Irish Catholic sex abuse compensation offer falls short

Ireland’s religious orders are failing to meet their share of an estimated €1.36 billion compensation bill for victims of sex abuse, Education Minister Ruairi Quinn said. Predominantly Catholic Ireland has been rocked by a series of child sex abuse...

Ireland’s religious orders are failing to meet their share of an estimated €1.36 billion compensation bill for victims of sex abuse, Education Minister Ruairi Quinn said.

Predominantly Catholic Ireland has been rocked by a series of child sex abuse scandals involving clerics.

A government report found “horrendous child abuse” occurred over decades in state-funded childcare institutions run by 18 religious congregations.

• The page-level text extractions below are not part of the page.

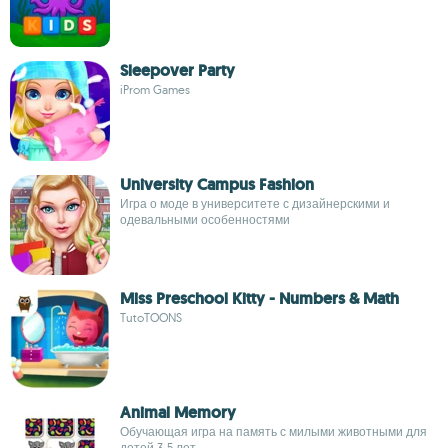
Sleepover Party
iProm Games
University Campus Fashion
Игра о моде в университете с дизайнерскими и
одевальными особенностями
Miss Preschool Kitty - Numbers & Math
TutoTOONS
Animal Memory
Обучающая игра на память с милыми животными для
детей 3-5 лет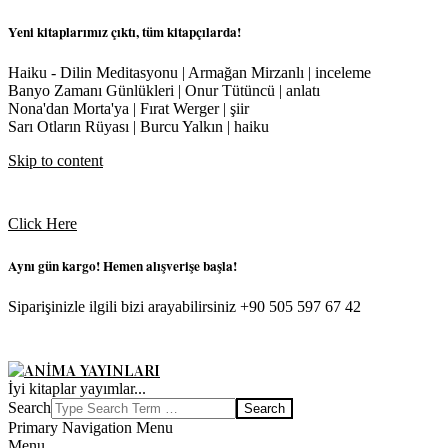
Yeni kitaplarımız çıktı, tüm kitapçılarda!
Haiku - Dilin Meditasyonu | Armağan Mirzanlı | inceleme
Banyo Zamanı Günlükleri | Onur Tütüncü | anlatı
Nona'dan Morta'ya | Fırat Werger | şiir
Sarı Otların Rüyası | Burcu Yalkın | haiku
Skip to content
Click Here
Aynı gün kargo! Hemen alışverişe başla!
Siparişinizle ilgili bizi arayabilirsiniz +90 505 597 67 42
ANIMA
İyi kitaplar yayımlar...
YAYINLARI
Search
Primary Navigation Menu
Menu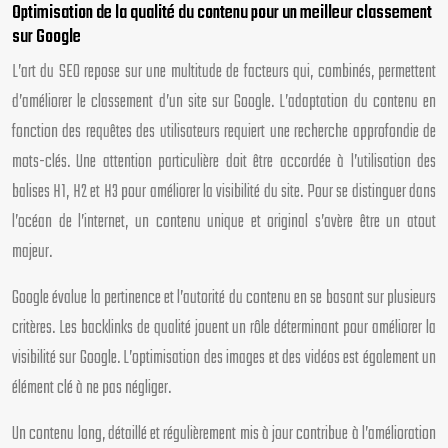
Optimisation de la qualité du contenu pour un meilleur classement
sur Google
L’art du SEO repose sur une multitude de facteurs qui, combinés, permettent
d’améliorer le classement d’un site sur Google. L’adaptation du contenu en
fonction des requêtes des utilisateurs requiert une recherche approfondie de
mots-clés. Une attention particulière doit être accordée à l’utilisation des
balises H1, H2 et H3 pour améliorer la visibilité du site. Pour se distinguer dans
l’océan de l’internet, un contenu unique et original s’avère être un atout
majeur.
Google évalue la pertinence et l’autorité du contenu en se basant sur plusieurs
critères. Les backlinks de qualité jouent un rôle déterminant pour améliorer la
visibilité sur Google. L’optimisation des images et des vidéos est également un
élément clé à ne pas négliger.
Un contenu long, détaillé et régulièrement mis à jour contribue à l’amélioration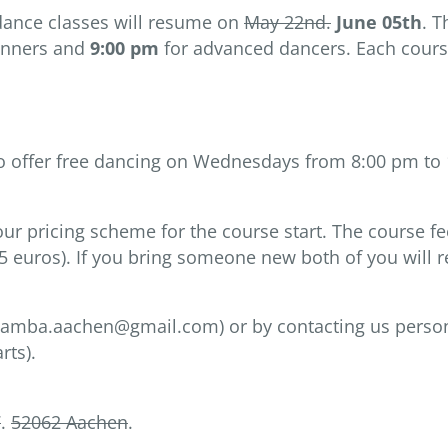
dance classes will resume on
May 22nd.
June 05th
. T
inners and
9:00 pm
for advanced dancers. Each course
also offer free dancing on Wednesdays from 8:00 pm t
our pricing scheme for the course start. The course f
5 euros). If you bring someone new both of you will 
samba.aachen@gmail.com) or by contacting us personal
rts).
7
.
52062 Aachen
.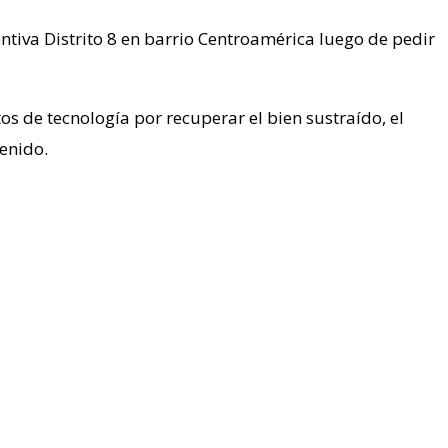
tiva Distrito 8 en barrio Centroamérica luego de pedir
s de tecnología por recuperar el bien sustraído, el
enido.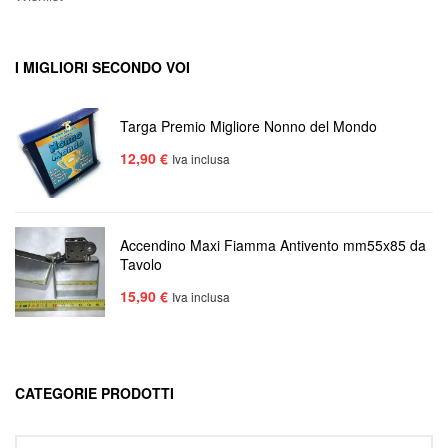
I MIGLIORI SECONDO VOI
Targa Premio Migliore Nonno del Mondo
12,90
€
Iva inclusa
Accendino Maxi Fiamma Antivento mm55x85 da
Tavolo
15,90
€
Iva inclusa
CATEGORIE PRODOTTI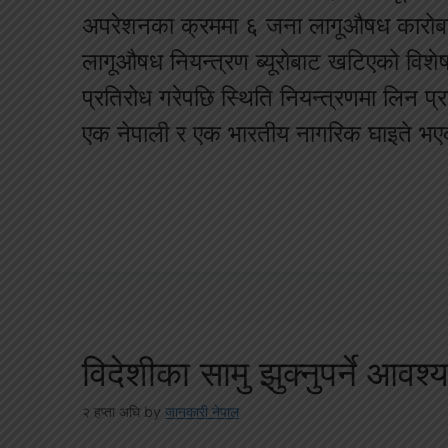
अपरेशनका क्रममा ६ जना लागूऔषध कारोबार
लागूऔषध नियन्त्रण ब्यूरोबाट खटिएको विशेष ट
प्रतिरोध गरेपछि स्थिति नियन्त्रणमा लिन प
एक नेपाली र एक भारतीय नागरिक घाइते भ
विदेशीका सामु झुक्नुपर्ने आव
२ हप्ता अघि
by
जानकारी नेपाल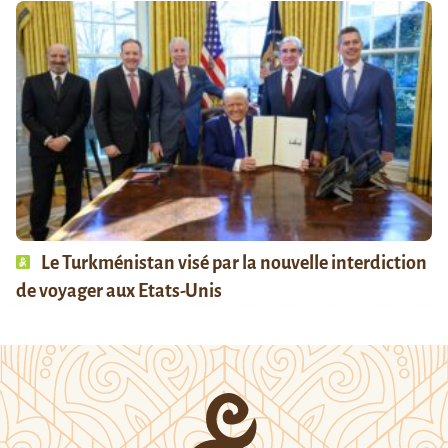
Le Turkménistan visé par la nouvelle interdiction
de voyager aux Etats-Unis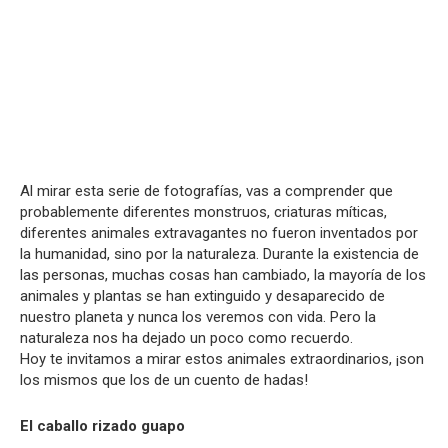
Al mirar esta serie de fotografías, vas a comprender que
probablemente diferentes monstruos, criaturas míticas,
diferentes animales extravagantes no fueron inventados por
la humanidad, sino por la naturaleza. Durante la existencia de
las personas, muchas cosas han cambiado, la mayoría de los
animales y plantas se han extinguido y desaparecido de
nuestro planeta y nunca los veremos con vida. Pero la
naturaleza nos ha dejado un poco como recuerdo.
Hoy te invitamos a mirar estos animales extraordinarios, ¡son
los mismos que los de un cuento de hadas!
El caballo rizado guapo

The debt-laden government wants the congregations to share victims’ compensation costs on a 50-50 basis with the taxpayer.

But Mr Quinn said that the offers from the religious congregations had so far “fallen far short of the amount needed”.

“The congregations’ total offers fall well short, by several hundred million, of the 680 million euros contribution they should bear towards the cost of institutional residential child abuse,” he said in a statement.

Quinn said that despite the state’s call for the congregations to supplement earlier offers “only two out of the 18 congregations have replied positively to make up a shortfall of some €200 million.”

“One congregation has offered to give €1million towards the costs of the National Children’s Hospital and to refund some or all of its legal costs, while another offered to transfer a former primary school.

“None of the other congregations have supplemented their original offers.”

Many schools in Ireland are owned by the Catholic Church and transferring their ownership to the state is one way religious orders can pay some of the compensation bill.

Mr Quinn has now written to the orders seeking a meeting to discuss their response to date.

By the end of May, a state compensation tribunal had finalised 13,669 of 15,135 compensations claims from abuse victims and paid out an average of €62,875 per person.